• _What you are asked to do_: In the data that follows, find each line containing "LSVD" and copy it.
• • • • • • •
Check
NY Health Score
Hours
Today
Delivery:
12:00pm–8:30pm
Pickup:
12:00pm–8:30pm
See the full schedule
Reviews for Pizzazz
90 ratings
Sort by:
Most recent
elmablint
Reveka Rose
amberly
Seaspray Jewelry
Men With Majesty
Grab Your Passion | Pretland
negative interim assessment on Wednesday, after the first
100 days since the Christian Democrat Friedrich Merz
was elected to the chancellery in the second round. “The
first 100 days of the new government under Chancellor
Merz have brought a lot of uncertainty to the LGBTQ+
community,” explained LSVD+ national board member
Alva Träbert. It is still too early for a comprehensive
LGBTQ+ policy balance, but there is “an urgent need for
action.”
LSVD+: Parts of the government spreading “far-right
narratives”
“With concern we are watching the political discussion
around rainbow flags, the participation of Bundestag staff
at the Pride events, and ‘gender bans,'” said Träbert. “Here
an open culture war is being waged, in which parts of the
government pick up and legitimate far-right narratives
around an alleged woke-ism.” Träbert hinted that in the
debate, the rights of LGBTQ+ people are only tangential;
• • • • • • •
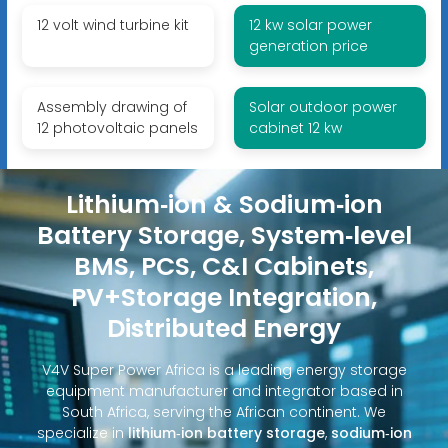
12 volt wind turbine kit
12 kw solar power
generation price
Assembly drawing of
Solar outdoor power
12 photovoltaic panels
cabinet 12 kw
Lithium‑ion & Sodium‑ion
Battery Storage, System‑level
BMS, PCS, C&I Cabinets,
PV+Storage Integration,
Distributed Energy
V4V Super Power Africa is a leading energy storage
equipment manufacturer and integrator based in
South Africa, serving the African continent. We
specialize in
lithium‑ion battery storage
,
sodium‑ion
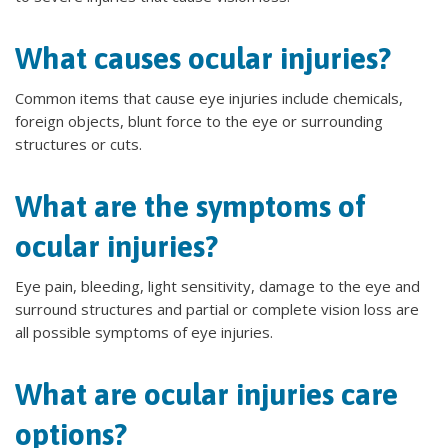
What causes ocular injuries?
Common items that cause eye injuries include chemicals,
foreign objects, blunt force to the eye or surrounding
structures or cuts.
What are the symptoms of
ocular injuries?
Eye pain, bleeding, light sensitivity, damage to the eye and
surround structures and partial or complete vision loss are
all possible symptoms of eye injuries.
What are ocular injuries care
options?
• • • • • • •
• _Solution_:
community,” explained LSVD+ national board member
LSVD+: Parts of the government spreading “far-right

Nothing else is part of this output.